# Lesson Video: Conditional Probability

In this video, we will learn how to calculate conditional probability using the formula and venn diagrams.

17:58

### Video Transcript

In this lesson, we will learn how to calculate conditional probability using the formula and Venn diagrams. There are many situations where we might want to apply the rules of conditional probability. So one example is that a person’s eyes are a particular color is affected by or conditional on the color of the parents’ eyes. Or even if we look at a pack of cards, what the value of your second card from a pack if you do not replace the first is also conditional on the value of the first. So these are all situations where conditional probability can be applied.

And we can define conditional probability mathematically as follows. So if we want to look at the definition of a conditional probability, we can say that if the probability of an event 𝐵 is affected by the occurrence of an event 𝐴, then we say that the probability of 𝐵 is conditional on the occurrence of 𝐴. And the notation we use for conditional probability is written here. And it’s 𝑃, and we’ve got parentheses, and then 𝐵 and then a vertical line and then 𝐴. And this is read as the probability of 𝐵 given 𝐴.

So depending on the form of the problem, there are a few different methods we can use to help us calculate conditional probabilities. These include Venn diagrams, tree diagrams, and then also the conditional probability formula. So as well as these, we’ll also need to use some of our rules of probability. So let’s have a quick recap and look at some of those now.

So if we take a look at our notation, we can see that this here means the probability event 𝐴 occurring. So our first rule is that the probability event 𝐴 occurring is greater than or equal to zero but less than or equal to one. And then for our second rule, what we have is that the sum of the probabilities of all possible outcomes is equal to one. So then our third rule states that the probability of the complement of event 𝐴 or not 𝐴 is given by the probability of the complement of an 𝐴 equals one minus the probability of event 𝐴.

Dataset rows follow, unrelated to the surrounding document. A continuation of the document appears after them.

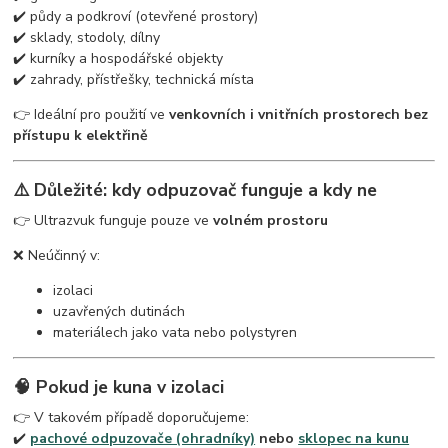
✔️ půdy a podkroví (otevřené prostory)
✔️ sklady, stodoly, dílny
✔️ kurníky a hospodářské objekty
✔️ zahrady, přístřešky, technická místa
👉 Ideální pro použití ve
venkovních i vnitřních prostorech bez
přístupu k elektřině
⚠️ Důležité: kdy odpuzovač funguje a kdy ne
👉 Ultrazvuk funguje pouze ve
volném prostoru
❌ Neúčinný v:
izolaci
uzavřených dutinách
materiálech jako vata nebo polystyren
🧠 Pokud je kuna v izolaci
👉 V takovém případě doporučujeme:
✔️
pachové odpuzovače (ohradníky)
nebo
sklopec na kunu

So it’s worth noting that, in the notation here, we’ve got 𝐴 bar or 𝐴 with a horizontal line above it. And this means the complement of 𝐴. It’s also worth noting that we could have 𝐴 prime, and it would mean exactly the same thing. So that means not 𝐴. So later on, what we’re also gonna look at is some other rules or formulae that relate to conditional probability.

So now let’s look at some examples. In our first example, we will calculate the probability of the complement of an event. So this question is not actually conditional probability, but it shows us some of the useful skills that we’ll need to use later on.

In an animal rescue shelter, 42 percent of the current inhabitants are cats, and 38 percent are dogs. Find the probability that an animal chosen at random is not a cat. Then find the probability that an animal chosen at random is neither a cat nor a dog.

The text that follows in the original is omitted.